● Data to use
= Beginning of Section =

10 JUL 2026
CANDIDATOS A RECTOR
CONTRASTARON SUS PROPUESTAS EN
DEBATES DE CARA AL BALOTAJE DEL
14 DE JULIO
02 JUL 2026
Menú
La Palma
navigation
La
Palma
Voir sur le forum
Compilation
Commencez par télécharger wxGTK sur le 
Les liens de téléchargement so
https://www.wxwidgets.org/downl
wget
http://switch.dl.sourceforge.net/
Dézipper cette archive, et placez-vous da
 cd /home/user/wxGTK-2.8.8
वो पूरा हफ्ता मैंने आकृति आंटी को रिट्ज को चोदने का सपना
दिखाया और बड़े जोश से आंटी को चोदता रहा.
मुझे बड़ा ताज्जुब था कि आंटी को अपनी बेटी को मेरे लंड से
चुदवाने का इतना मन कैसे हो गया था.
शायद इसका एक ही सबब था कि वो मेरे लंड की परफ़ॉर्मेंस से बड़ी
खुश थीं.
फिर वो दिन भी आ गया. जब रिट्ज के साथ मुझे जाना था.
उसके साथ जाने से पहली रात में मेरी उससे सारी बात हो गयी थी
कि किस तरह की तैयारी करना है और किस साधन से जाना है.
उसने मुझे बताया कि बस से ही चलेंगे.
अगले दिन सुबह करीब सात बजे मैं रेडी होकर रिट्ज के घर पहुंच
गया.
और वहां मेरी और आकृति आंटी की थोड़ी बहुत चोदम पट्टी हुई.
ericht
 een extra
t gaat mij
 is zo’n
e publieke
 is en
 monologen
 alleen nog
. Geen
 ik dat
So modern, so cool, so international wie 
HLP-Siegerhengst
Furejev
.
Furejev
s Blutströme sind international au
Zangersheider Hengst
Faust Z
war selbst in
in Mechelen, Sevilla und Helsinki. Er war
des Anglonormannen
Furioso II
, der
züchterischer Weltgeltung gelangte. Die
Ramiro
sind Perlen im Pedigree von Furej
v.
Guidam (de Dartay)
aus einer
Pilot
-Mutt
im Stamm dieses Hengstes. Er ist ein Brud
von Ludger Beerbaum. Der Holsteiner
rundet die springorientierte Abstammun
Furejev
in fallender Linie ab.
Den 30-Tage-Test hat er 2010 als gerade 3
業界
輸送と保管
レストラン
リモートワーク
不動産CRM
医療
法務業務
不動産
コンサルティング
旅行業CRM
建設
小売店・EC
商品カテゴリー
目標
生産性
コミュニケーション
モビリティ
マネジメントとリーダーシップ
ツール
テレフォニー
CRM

= End of Section =

● Work required
The response should hold only an exact repeat of the lines from the one with "in fallender Linie ab." to the final line of the listing above.

● Task result
in fallender Linie ab.
Den 30-Tage-Test hat er 2010 als gerade 3
業界
輸送と保管
レストラン
リモートワーク
不動産CRM
医療
法務業務
不動産
コンサルティング
旅行業CRM
建設
小売店・EC
商品カテゴリー
目標
生産性
コミュニケーション
モビリティ
マネジメントとリーダーシップ
ツール
テレフォニー
CRM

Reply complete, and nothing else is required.